Dataset entries:
********

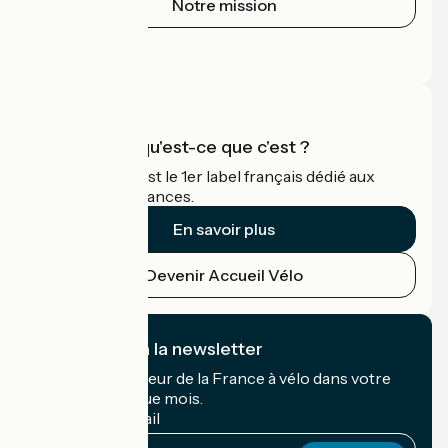
Notre mission
Espace Presse
Espace Pro
Accueil Vélo qu'est-ce que c'est ?
Accueil Vélo c'est le 1er label français dédié aux
cyclistes en vacances.
En savoir plus
Devenir Accueil Vélo
Je m'abonne à la newsletter
Recevez le meilleur de la France à vélo dans votre
boîte mail chaque mois.
Mon adresse mail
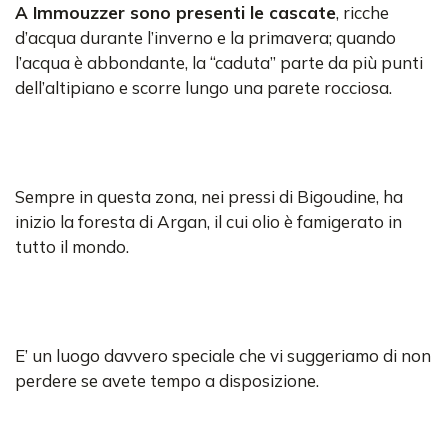
A Immouzzer sono presenti le cascate
, ricche
d’acqua durante l’inverno e la primavera; quando
l’acqua è abbondante, la “caduta” parte da più punti
dell’altipiano e scorre lungo una parete rocciosa.
Sempre in questa zona, nei pressi di Bigoudine, ha
inizio la foresta di Argan, il cui olio è famigerato in
tutto il mondo.
E’ un luogo davvero speciale che vi suggeriamo di non
perdere se avete tempo a disposizione.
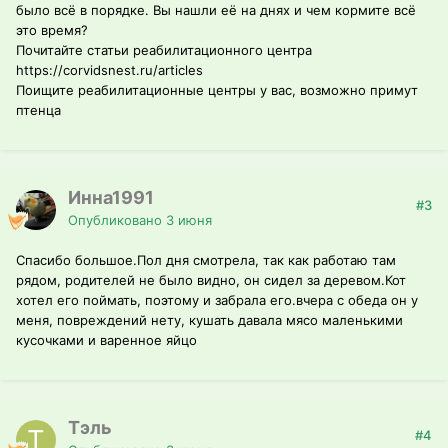
было всё в порядке. Вы нашли её на днях и чем кормите всё
это время?
Почитайте статьи реабилитационного центра
https://corvidsnest.ru/articles
Поищите реабилитационные центры у вас, возможно примут
птенца
Инна1991
#3
Опубликовано
3 июня
Спасибо большое.Пол дня смотрела, так как работаю там
рядом, родителей не было видно, он сидел за деревом.Кот
хотел его поймать, поэтому и забрала его.вчера с обеда он у
меня, повреждений нету, кушать давала мясо маленькими
кусочками и варенное яйцо
Тэль
#4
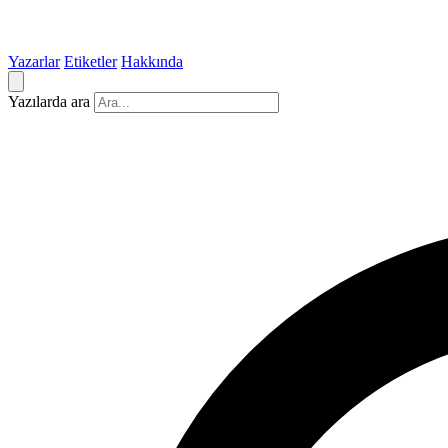
Yazarlar
Etiketler
Hakkında
Yazılarda ara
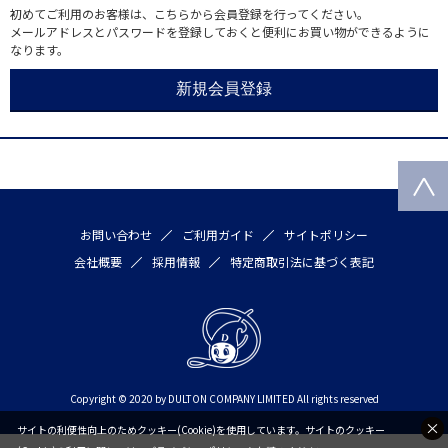
初めてご利用のお客様は、こちらから会員登録を行ってください。
メールアドレスとパスワードを登録しておくと便利にお買い物ができるように
なります。
お問い合わせ
ご利用ガイド
サイトポリシー
会社概要
採用情報
特定商取引法に基づく表記
Copyright © 2020 by DULTON COMPANY LIMITED All rights reserved
サイトの利便性向上のためクッキー(Cookie)を使用しています。サイトのクッキー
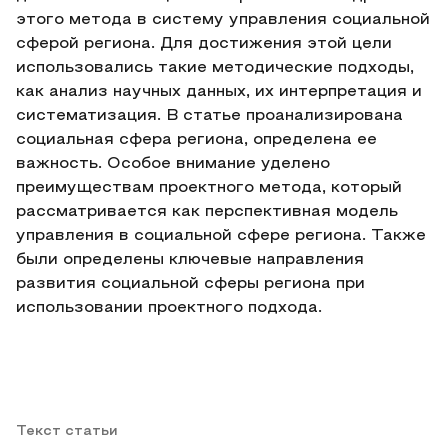
этого метода в систему управления социальной
сферой региона. Для достижения этой цели
использовались такие методические подходы,
как анализ научных данных, их интерпретация и
систематизация. В статье проанализирована
социальная сфера региона, определена ее
важность. Особое внимание уделено
преимуществам проектного метода, который
рассматривается как перспективная модель
управления в социальной сфере региона. Также
были определены ключевые направления
развития социальной сферы региона при
использовании проектного подхода.
Текст статьи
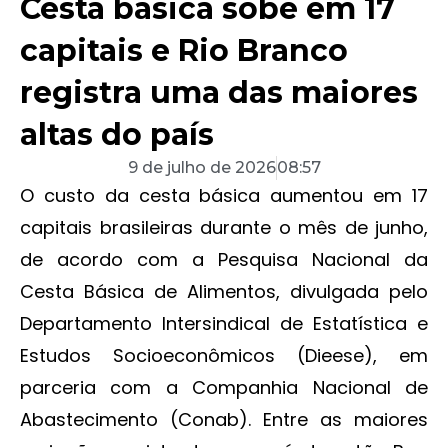
Cesta básica sobe em 17
capitais e Rio Branco
registra uma das maiores
altas do país
9 de julho de 2026
08:57
O custo da cesta básica aumentou em 17
capitais brasileiras durante o mês de junho,
de acordo com a Pesquisa Nacional da
Cesta Básica de Alimentos, divulgada pelo
Departamento Intersindical de Estatística e
Estudos Socioeconômicos (Dieese), em
parceria com a Companhia Nacional de
Abastecimento (Conab). Entre as maiores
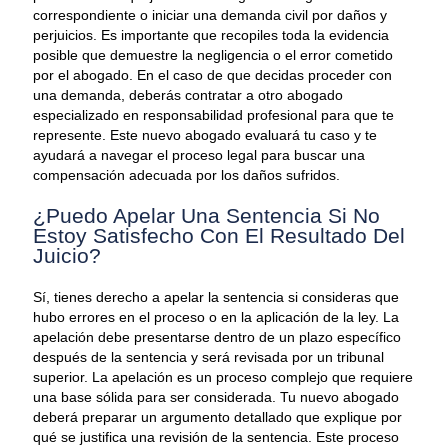
correspondiente o iniciar una demanda civil por daños y
perjuicios. Es importante que recopiles toda la evidencia
posible que demuestre la negligencia o el error cometido
por el abogado. En el caso de que decidas proceder con
una demanda, deberás contratar a otro abogado
especializado en responsabilidad profesional para que te
represente. Este nuevo abogado evaluará tu caso y te
ayudará a navegar el proceso legal para buscar una
compensación adecuada por los daños sufridos.
¿Puedo Apelar Una Sentencia Si No
Estoy Satisfecho Con El Resultado Del
Juicio?
Sí, tienes derecho a apelar la sentencia si consideras que
hubo errores en el proceso o en la aplicación de la ley. La
apelación debe presentarse dentro de un plazo específico
después de la sentencia y será revisada por un tribunal
superior. La apelación es un proceso complejo que requiere
una base sólida para ser considerada. Tu nuevo abogado
deberá preparar un argumento detallado que explique por
qué se justifica una revisión de la sentencia. Este proceso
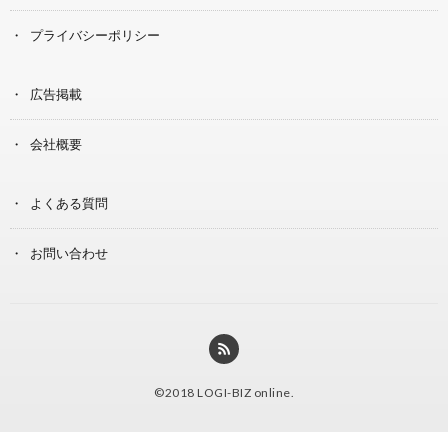
プライバシーポリシー
広告掲載
会社概要
よくある質問
お問い合わせ
©2018
LOGI-BIZ online
.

********

> REQUIRED WORK
Set down a word-for-word copy of the records, dropping any picture.

> TASK OUTPUT
Notre mission
Espace Presse
Espace Pro
Accueil Vélo qu'est-ce que c'est ?
Accueil Vélo c'est le 1er label français dédié aux
cyclistes en vacances.
En savoir plus
Devenir Accueil Vélo
Je m'abonne à la newsletter
Recevez le meilleur de la France à vélo dans votre
boîte mail chaque mois.
Mon adresse mail
A Immouzzer sono presenti le cascate
, ricche
d’acqua durante l’inverno e la primavera; quando
l’acqua è abbondante, la “caduta” parte da più punti
dell’altipiano e scorre lungo una parete rocciosa.
Sempre in questa zona, nei pressi di Bigoudine, ha
inizio la foresta di Argan, il cui olio è famigerato in
tutto il mondo.
E’ un luogo davvero speciale che vi suggeriamo di non
perdere se avete tempo a disposizione.
было всё в порядке. Вы нашли её на днях и чем кормите всё
это время?
Почитайте статьи реабилитационного центра
https://corvidsnest.ru/articles
Поищите реабилитационные центры у вас, возможно примут
птенца
Инна1991
#3
Опубликовано
3 июня
Спасибо большое.Пол дня смотрела, так как работаю там
рядом, родителей не было видно, он сидел за деревом.Кот
хотел его поймать, поэтому и забрала его.вчера с обеда он у
меня, повреждений нету, кушать давала мясо маленькими
кусочками и варенное яйцо
Тэль
#4
Yazarlar
Etiketler
Hakkında
Yazılarda ara
初めてご利用のお客様は、こちらから会員登録を行ってください。
メールアドレスとパスワードを登録しておくと便利にお買い物ができるように
なります。
お問い合わせ
ご利用ガイド
サイトポリシー
会社概要
採用情報
特定商取引法に基づく表記
Copyright © 2020 by DULTON COMPANY LIMITED All rights reserved
サイトの利便性向上のためクッキー(Cookie)を使用しています。サイトのクッキー
этого метода в систему управления социальной
сферой региона. Для достижения этой цели
использовались такие методические подходы,
как анализ научных данных, их интерпретация и
систематизация. В статье проанализирована
социальная сфера региона, определена ее
важность. Особое внимание уделено
преимуществам проектного метода, который
рассматривается как перспективная модель
управления в социальной сфере региона. Также
были определены ключевые направления
развития социальной сферы региона при
использовании проектного подхода.
Текст статьи
Cesta básica sobe em 17
capitais e Rio Branco
registra uma das maiores
altas do país
9 de julho de 2026
08:57
O custo da cesta básica aumentou em 17
capitais brasileiras durante o mês de junho,
de acordo com a Pesquisa Nacional da
Cesta Básica de Alimentos, divulgada pelo
Departamento Intersindical de Estatística e
Estudos Socioeconômicos (Dieese), em
parceria com a Companhia Nacional de
Abastecimento (Conab). Entre as maiores
correspondiente o iniciar una demanda civil por daños y
perjuicios. Es importante que recopiles toda la evidencia
posible que demuestre la negligencia o el error cometido
por el abogado. En el caso de que decidas proceder con
una demanda, deberás contratar a otro abogado
especializado en responsabilidad profesional para que te
represente. Este nuevo abogado evaluará tu caso y te
ayudará a navegar el proceso legal para buscar una
compensación adecuada por los daños sufridos.
¿Puedo Apelar Una Sentencia Si No
Estoy Satisfecho Con El Resultado Del
Juicio?
Sí, tienes derecho a apelar la sentencia si consideras que
hubo errores en el proceso o en la aplicación de la ley. La
apelación debe presentarse dentro de un plazo específico
después de la sentencia y será revisada por un tribunal
superior. La apelación es un proceso complejo que requiere
una base sólida para ser considerada. Tu nuevo abogado
deberá preparar un argumento detallado que explique por
qué se justifica una revisión de la sentencia. Este proceso
プライバシーポリシー
広告掲載
会社概要
よくある質問
お問い合わせ
©2018
LOGI-BIZ online
.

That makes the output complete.